Saturday, Aug 25, 2007 at 22:17
I agree with you it is personal preferance, nothing wrong with yellow terminals we just use a differant stronger one and we always do double crimps with a radial crimper.
With the meaning if a double crimp we crimp the terminal about 7mm from the end were the battery cable goes into it, we leave a gap of about 7mm going towards the front of the terminal and then we crimp it again so the terminal is crimped twice to the cable.
Most bad crimps appear because the person criming it either uses the wrong size crimp terminal to suit the wire , they use a solder only type terminal and try to crimp it or they set there crimper on the wrong jaw size for the terminal or use the wrong crimper.
One of the 4x4 mags had Roothy installing a dual battery systen in his green 40 series Landcruiser "Milo", he used a pair of normal pliers to crimp the terminals and said you can even us a chisle or a vice to get the same results.
When earthing to the chassie and the body it has a tendency to over come bad earth points. a chassie is ideal because it is made of a thick material and will never show a earth problem if used correctly.
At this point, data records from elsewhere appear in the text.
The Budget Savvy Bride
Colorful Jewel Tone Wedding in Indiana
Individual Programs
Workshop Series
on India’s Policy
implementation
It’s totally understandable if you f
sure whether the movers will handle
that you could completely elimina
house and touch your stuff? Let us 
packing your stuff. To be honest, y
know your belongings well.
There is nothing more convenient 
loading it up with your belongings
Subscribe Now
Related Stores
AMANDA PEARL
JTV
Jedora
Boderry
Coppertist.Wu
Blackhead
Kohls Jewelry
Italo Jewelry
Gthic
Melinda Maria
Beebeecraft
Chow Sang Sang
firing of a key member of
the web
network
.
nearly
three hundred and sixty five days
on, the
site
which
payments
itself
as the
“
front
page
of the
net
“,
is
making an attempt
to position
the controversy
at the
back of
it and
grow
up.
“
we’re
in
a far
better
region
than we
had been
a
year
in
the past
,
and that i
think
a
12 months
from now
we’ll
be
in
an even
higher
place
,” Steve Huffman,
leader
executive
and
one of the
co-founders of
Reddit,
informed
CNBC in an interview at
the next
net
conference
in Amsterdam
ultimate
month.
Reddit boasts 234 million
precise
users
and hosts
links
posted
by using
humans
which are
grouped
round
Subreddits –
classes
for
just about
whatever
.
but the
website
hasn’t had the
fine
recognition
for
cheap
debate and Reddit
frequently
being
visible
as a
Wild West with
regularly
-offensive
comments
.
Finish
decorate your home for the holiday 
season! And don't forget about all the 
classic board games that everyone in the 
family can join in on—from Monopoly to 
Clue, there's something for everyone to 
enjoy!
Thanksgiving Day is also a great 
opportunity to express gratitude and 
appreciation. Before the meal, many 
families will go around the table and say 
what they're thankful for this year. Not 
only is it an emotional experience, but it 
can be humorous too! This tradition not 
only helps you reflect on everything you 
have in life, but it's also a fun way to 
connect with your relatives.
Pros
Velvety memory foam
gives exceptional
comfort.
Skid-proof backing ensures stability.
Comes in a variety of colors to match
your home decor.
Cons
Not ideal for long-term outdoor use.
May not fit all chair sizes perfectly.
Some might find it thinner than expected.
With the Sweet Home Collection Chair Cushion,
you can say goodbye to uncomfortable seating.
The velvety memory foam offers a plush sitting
You should never earth just to the body only.
The ideal way would be to run another earth wire down the back and tag it to the chassie and body at set distances.
All we are really doing is substatuting the earh wire to a long piece of flat metal (the chassie)
By using two earth points at the front and two at the rear (body and chassie) it also reduces the chance of one bad crimp stopping everthing and can also help other issue in vehices.
We also use Duralac to seal all connection, Duralac is used alot in the marine industrie.
This is why on vehicles they have set earth points, when we do work for Scania Australia they stipulate we have to use the factory earth point that they supply (pain in the a%^), but MAN, Volvo, Iveco, Mercedes and many others don't stipulate it, and we have never had an issue.(we deal close with there engineers)
With the above vehicles we have to issue a earth to voltage test reports, most of them go interstate and if we have a problem over there they take the vehicle to someone local for repairs, if it is something we have done we get charged for it, our contract states we have to warrant workmanship for 2 years.
It is personal choice.
Most people who do electrical installation work will run twin core wire as it takes less time to do then to pick good strong earth points.
We see auto elec.
places use 6mm autowire for dual battery setups and then wonder why it doesn't work, but all the gear only drawing 10 amps.
They forget that when the auxillary battery is flat or low, when the solinoid cuts in they may have a in rush current of 200 to 300amps through it.
This is another thing for another day, we see good dual battery isolatoers desroy them selves because people run there auxillary battries to low and when the isolator engages the start battery in the curcuit it has a in rush current that exceeds the isolator even that it's a 100 amp type.
We do the earth to voltage check with a load because it doesn't just show earthing issues but also voltage supply ones aswell.